なっちゃんにあんな話をされてからずっと顔が熱い。
恋もわからない私が誰かとキスなんて…
「絶対無理だよ…」
「なにが?」
「け、啓介!」
「でっけえ独り言だな」
「もー。あ、体操服ありがとうね。洗って返すね」
「別にいいって。

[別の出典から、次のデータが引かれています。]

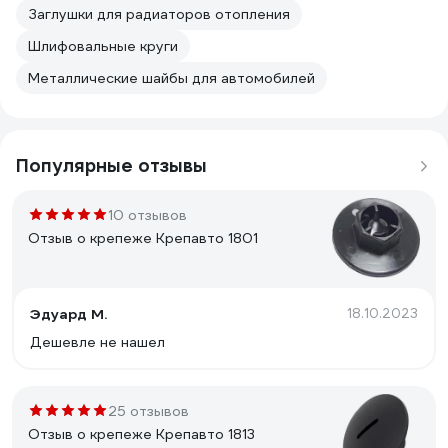
Заглушки для радиаторов отопления
Шлифовальные круги
Металлические шайбы для автомобилей
Популярные отзывы
10 отзывов
Отзыв о крепеже Крепавто 1801
Эдуард М.
18.10.2023
Дешевле не нашел
25 отзывов
Отзыв о крепеже Крепавто 1813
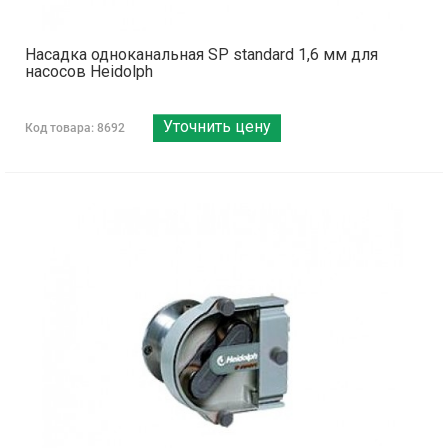
Насадка одноканальная SP standard 1,6 мм для
насосов Heidolph
Уточнить цену
Код товара: 8692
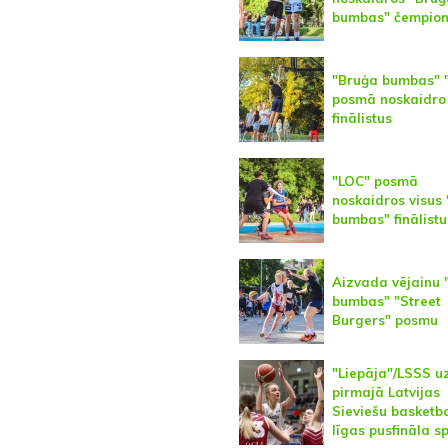
bumbas" čempio
"Bruģa bumbas" 
posmā noskaidro 
finālistus
"LOC" posmā
noskaidros visus
bumbas" finālistu
Aizvada vējainu 
bumbas" "Street
Burgers" posmu
"Liepāja"/LSSS u
pirmajā Latvijas
Sieviešu basketb
līgas pusfināla s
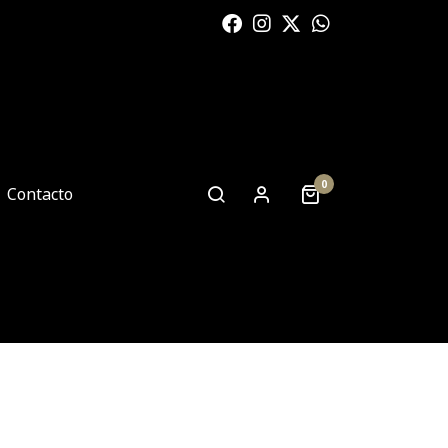
0
Contacto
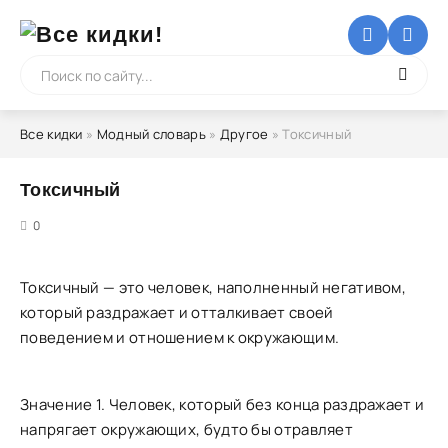
Все кидки
»
Модный словарь
»
Другое
» Токсичный
Токсичный
5
0
Токсичный — это человек, наполненный негативом,
который раздражает и отталкивает своей
поведением и отношением к окружающим.
Значение 1. Человек, который без конца раздражает и
напрягает окружающих, будто бы отравляет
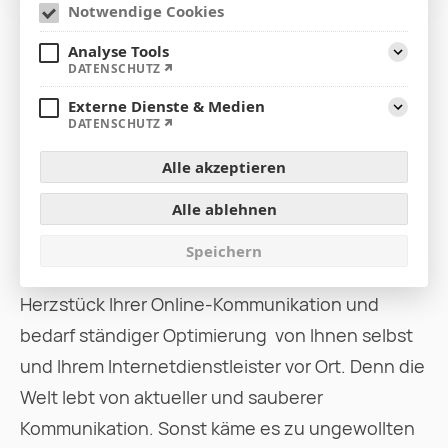
Notwendige Cookies
Manfred Schneppe gibt
Analyse Tools
Internet-Tipps für
Aufklap
DATENSCHUTZ
Unternehmen
Externe Dienste & Medien
Aufklap
DATENSCHUTZ
HOME(PAGE) IS WHERE THE HEART IS.
Alle akzeptieren
Nach dem ersten Abebben des Social-Media-
Alle ablehnen
Hypes rückt sie wieder in den Vordergrund: die
Speichern
Unternehmens-Homepage. Sie dient Ihnen als
Herzstück Ihrer Online-Kommunikation und
bedarf ständiger Optimierung  von Ihnen selbst
und Ihrem Internetdienstleister vor Ort. Denn die
Welt lebt von aktueller und sauberer
Kommunikation. Sonst käme es zu ungewollten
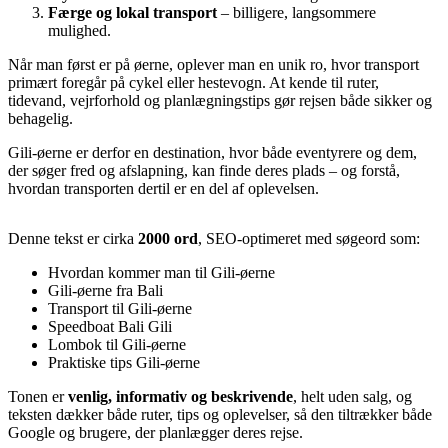
Færge og lokal transport
– billigere, langsommere
mulighed.
Når man først er på øerne, oplever man en unik ro, hvor transport
primært foregår på cykel eller hestevogn. At kende til ruter,
tidevand, vejrforhold og planlægningstips gør rejsen både sikker og
behagelig.
Gili-øerne er derfor en destination, hvor både eventyrere og dem,
der søger fred og afslapning, kan finde deres plads – og forstå,
hvordan transporten dertil er en del af oplevelsen.
Denne tekst er cirka
2000 ord
, SEO-optimeret med søgeord som:
Hvordan kommer man til Gili-øerne
Gili-øerne fra Bali
Transport til Gili-øerne
Speedboat Bali Gili
Lombok til Gili-øerne
Praktiske tips Gili-øerne
Tonen er
venlig, informativ og beskrivende
, helt uden salg, og
teksten dækker både ruter, tips og oplevelser, så den tiltrækker både
Google og brugere, der planlægger deres rejse.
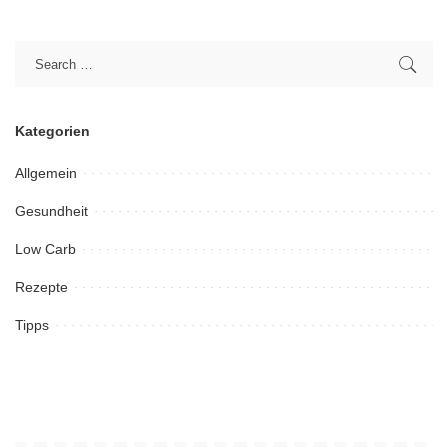
Kategorien
Allgemein
Gesundheit
Low Carb
Rezepte
Tipps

それよりちょっとブラブラして帰ろーぜ」
啓介に連れられ子供の頃よく一緒に遊んでいた河原にきた。
「久しぶりだあ」
「いっつも二人で来てたよなー」
「うんうん、懐かしいー段ボールで滑って遊んだよね〜」
あー、懐かしいなあ。
いっつも転んで泣きまくる私のことを、啓介が慰めてくれていた。
あの頃から啓介は何にも変わらないでいてくれている。
「啓介って彼女とかいたことないよね」
「ねーけど…最近そういう話多いな〜」
「なんで作らないの?」
「なんでって別に…」
「あっ、好きな子いるとか〜〜?」
「…まあ、そうかも」
やっぱりいるんだ。
「だれだれ!私知ってる人かなあ。いーなーー」
「…ヒナ」
「なに〜」
「好きだ」
6月の風が頬に突き刺さる。
啓介と交わる視線。
その真剣な眼差しが、本気だということを嫌という程痛感させられた。
好きなんだ。
私のことーーーーー好きなんだ。